Picross e

Ça y est, c’est le retour de la drogue ultime que j’aurai tant attendu, de ce jeu qui m’occupe toutes les nuits et me fait rager dès que je fais une faute de raisonnement, ou pire encore, quand le curseur se déplace une case trop loin… Hé oui, le roi des « nombres croisés » débarque enfin sur 3DS avec un volet nommé Picross e, accessible uniquement via la boutique en ligne de Big N.

Je ne reviendrai pas sur le principe du jeu que j’avais essayé d’expliquer dans l’article précédent sur le Picross (sans grand succès semble-t-il !) pour me concentrer sur le contenu. Ce sont donc 150 puzzles qui attendent le courageux joueur, répartis en 4 classes (dont on se demande à quoi sert la dernière, Extras, qui offre des grilles qui n’ont rien de plus que celles des modes Normal et Libre). Picross e étant facturé 5€, le rapport quantité prix est plutôt flatteur. C’est du côté de la difficulté de l’ensemble que ça coince : un joueur confirmé, voire même juste connaisseur ne bloquera que sur un nombre minime de grilles, tant la difficulté est faible. Personnellement, il m’aura fallu 10h tout pile pour terminer le jeu en le rushant en deux sessions.

Alors oui, je râle un peu dans le vide, parce que si tous les jeux proposaient ce type de durée de vie pour le même prix, le monde serait tout beau, mais il y avait moyen à mon sens de proposer une plus jolie progression dans les puzzles, avec des grilles de plus grande surface (on se limite au 15×15, et il y en a vraiment peu) ou des groupes de puzzles thématiques.

Du côté de l’interface, rien à signaler. On retrouve un habillage épuré inspiré des précédents jeux qui convient parfaitement au titre, avec juste un soupçon de couleurs lors de l’affichage de la solution lorsqu’une grille est terminée (et avec des dessins plutôt jolis dans l’ensemble malgré la résolution des grilles), ainsi que quelques petites musiques d’accompagnement suffisamment discrètes pour ne pas gêner. La maniabilité est toujours aussi précise (même si on privilégiera le combo croix + boutons pour aller chercher les bons temps) et ne perturbera pas les nouveaux venus, puisque elle ne nécessite aucun temps d’adaptation.

Des aides sont d’ailleurs fournies pour les débutants : comme toujours, on peut demander au jeu d’afficher d’entrée les cases d’une ligne et d’une colonne choisie de façon aléatoire, mais on peut aussi demander au jeu de nous guider sur les lignes sur lesquelles ont peut agir en les complétant.
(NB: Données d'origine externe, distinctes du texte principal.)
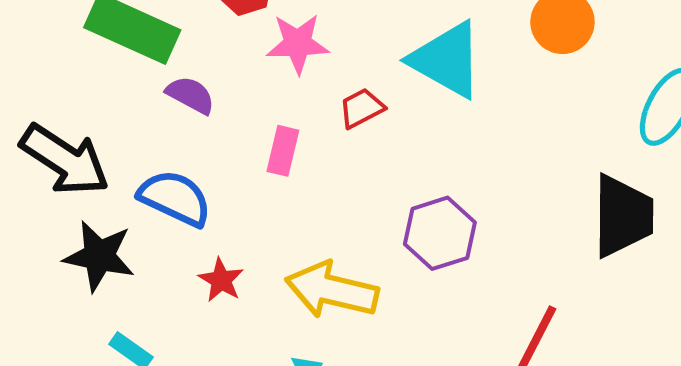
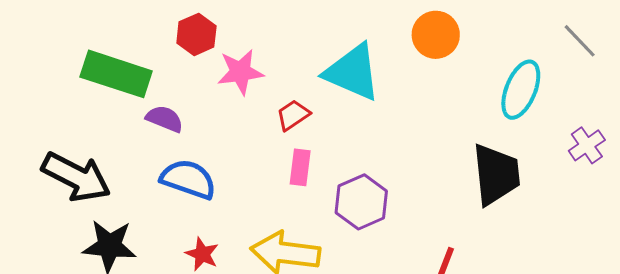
pink rectangle: (283, 151) -> (300, 167), moved
blue semicircle: (175, 198) -> (188, 179), moved

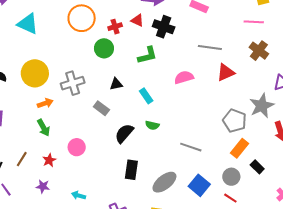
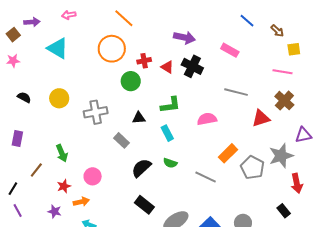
red triangle: (137, 20) -> (167, 67), moved
green L-shape: (147, 55) -> (170, 105), moved
red triangle: (226, 72) -> (261, 118), moved
yellow circle: (35, 73) -> (59, 98), size x0.7
orange arrow: (45, 103) -> (81, 202), moved
gray line: (191, 147) -> (206, 177), moved
orange rectangle: (239, 148) -> (228, 153), moved
brown line: (22, 159) -> (36, 170), moved
black rectangle: (257, 167) -> (284, 211), moved
black rectangle: (131, 170) -> (144, 205), turned -66

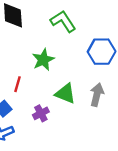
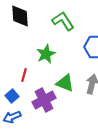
purple cross: (41, 113) -> (44, 100), size x1.6

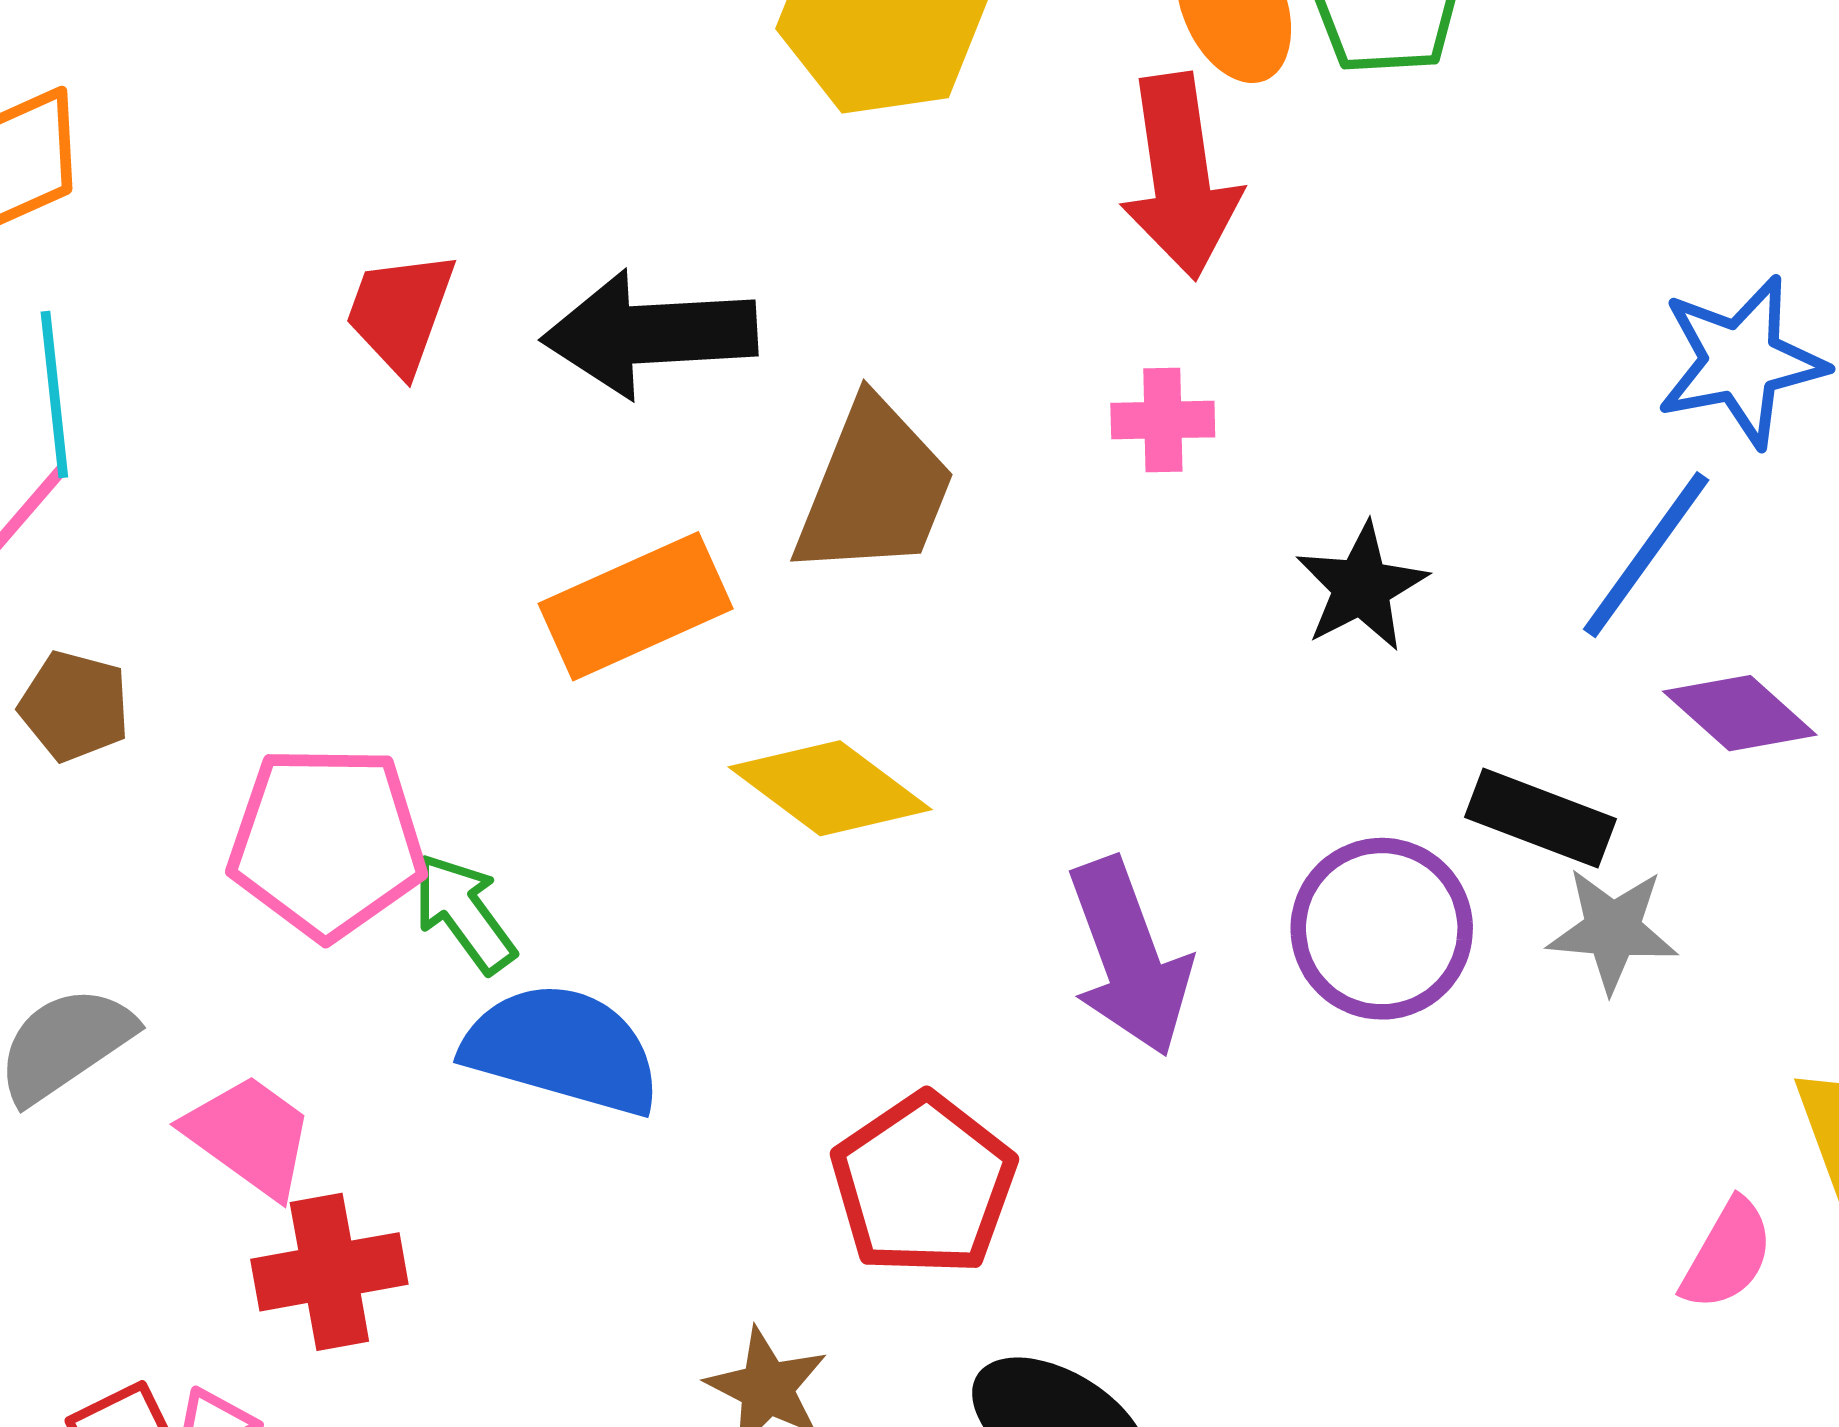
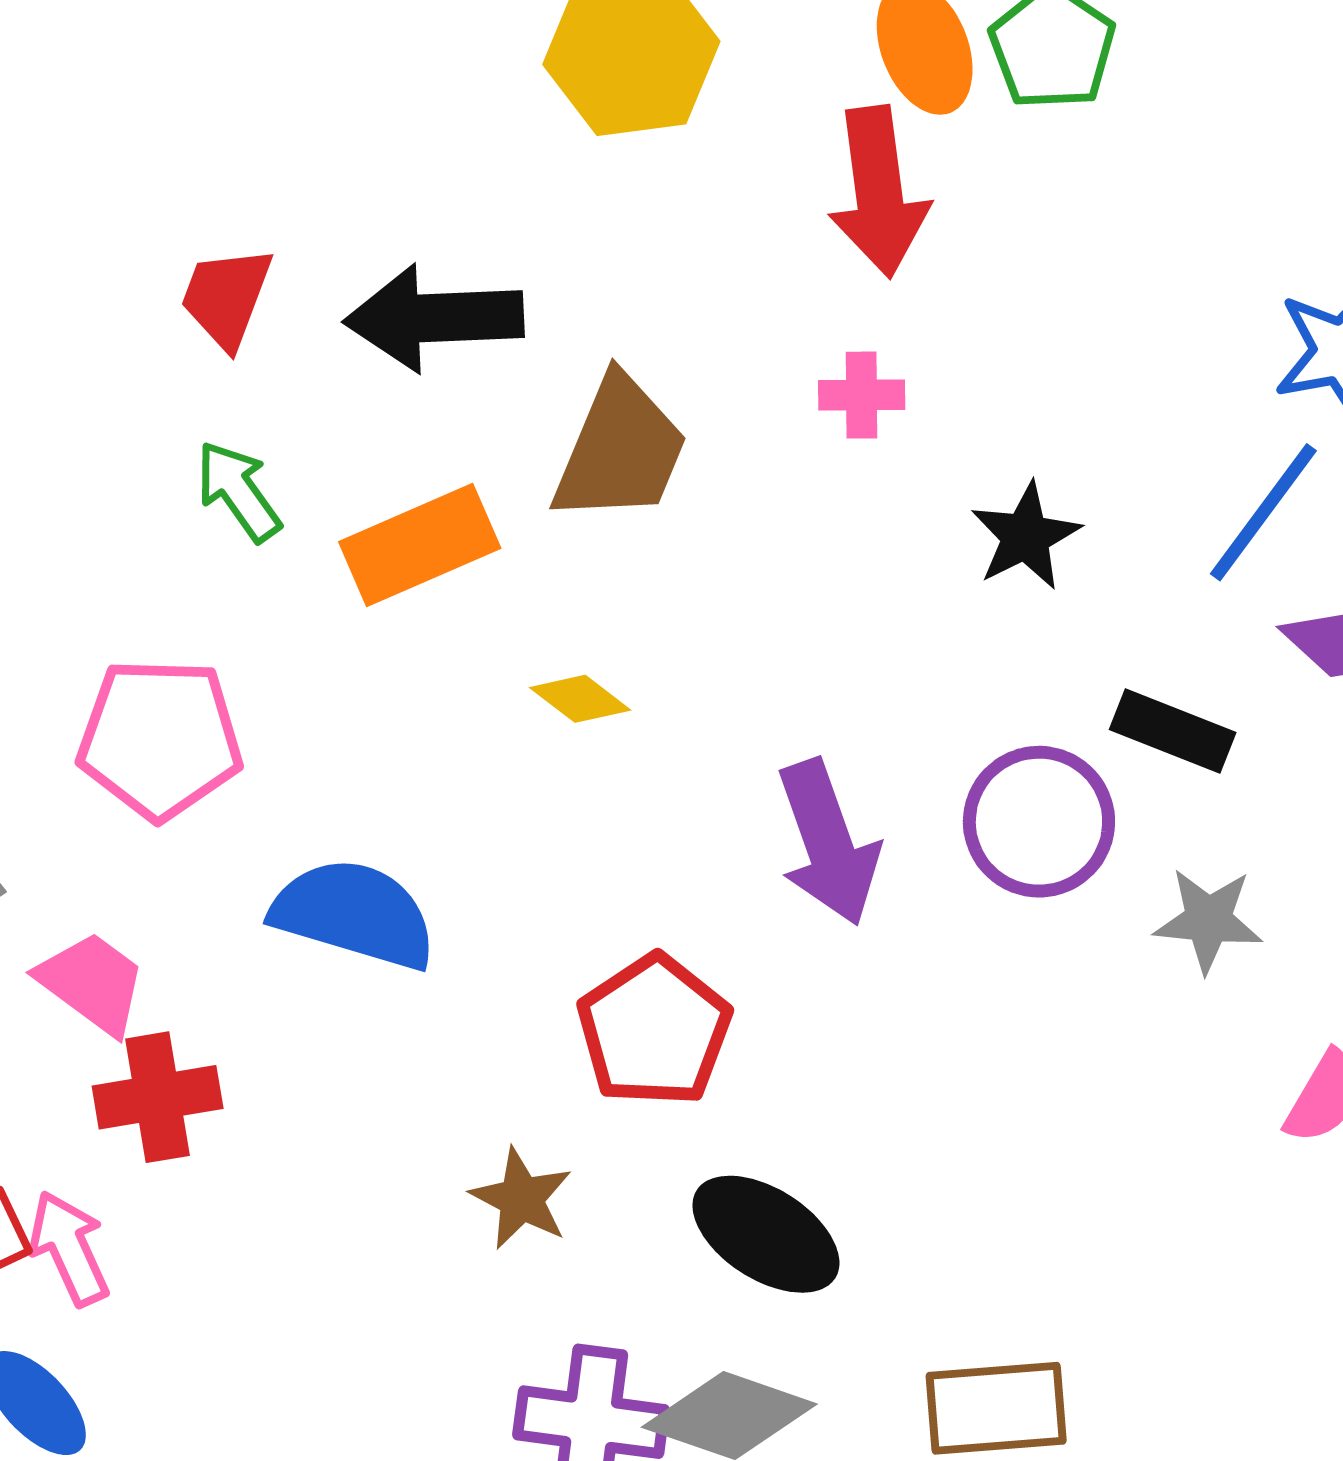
yellow diamond: (830, 788) -> (580, 699), size x0.6
green arrow: (464, 913) -> (238, 491), moved
gray star: (1613, 930) -> (1208, 920), moved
Des indices parfois bienvenus qui confirment l’orientation « Viendez découvrir notre jeu », mais que ‘on a tôt fait de désactiver si l’on recherche un peu de challenge.
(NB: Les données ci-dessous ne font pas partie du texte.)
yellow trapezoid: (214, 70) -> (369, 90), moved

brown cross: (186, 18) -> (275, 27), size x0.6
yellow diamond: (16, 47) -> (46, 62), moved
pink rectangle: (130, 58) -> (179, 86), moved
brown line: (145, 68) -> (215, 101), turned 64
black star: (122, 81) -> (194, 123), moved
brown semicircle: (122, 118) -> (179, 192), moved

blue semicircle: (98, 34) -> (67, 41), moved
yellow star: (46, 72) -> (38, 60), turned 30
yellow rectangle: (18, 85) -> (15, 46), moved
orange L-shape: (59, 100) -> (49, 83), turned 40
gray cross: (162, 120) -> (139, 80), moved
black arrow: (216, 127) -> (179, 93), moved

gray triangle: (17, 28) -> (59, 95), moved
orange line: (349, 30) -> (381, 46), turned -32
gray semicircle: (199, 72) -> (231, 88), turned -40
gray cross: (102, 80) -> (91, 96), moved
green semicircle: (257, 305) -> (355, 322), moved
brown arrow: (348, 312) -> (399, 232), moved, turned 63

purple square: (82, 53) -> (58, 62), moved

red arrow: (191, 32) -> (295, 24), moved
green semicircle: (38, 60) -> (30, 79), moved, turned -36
Picross e, c’est le bon plan pour découvrir le Picross en douceur, avant de s’engager vers des versions plus complètes. Un tout petit prix, quelques grilles de difficulté importante mais rien de suffisant pour décourager le joueur, des aides activables. Une bonne entrée en matière malgré son classicisme extrême, qui fait le boulot demandé mis qui aura peut-être du mal à satisfaire le joueur régulier. Alors maintenant, Monsieur Nintendo, tu te dépêches de traduire et d’éditer la suite, ça ne te demandera pas énormément de boulot et ça suffira à faire bondir mon petit cœur. Même si je ne suis pas la ciblé visée.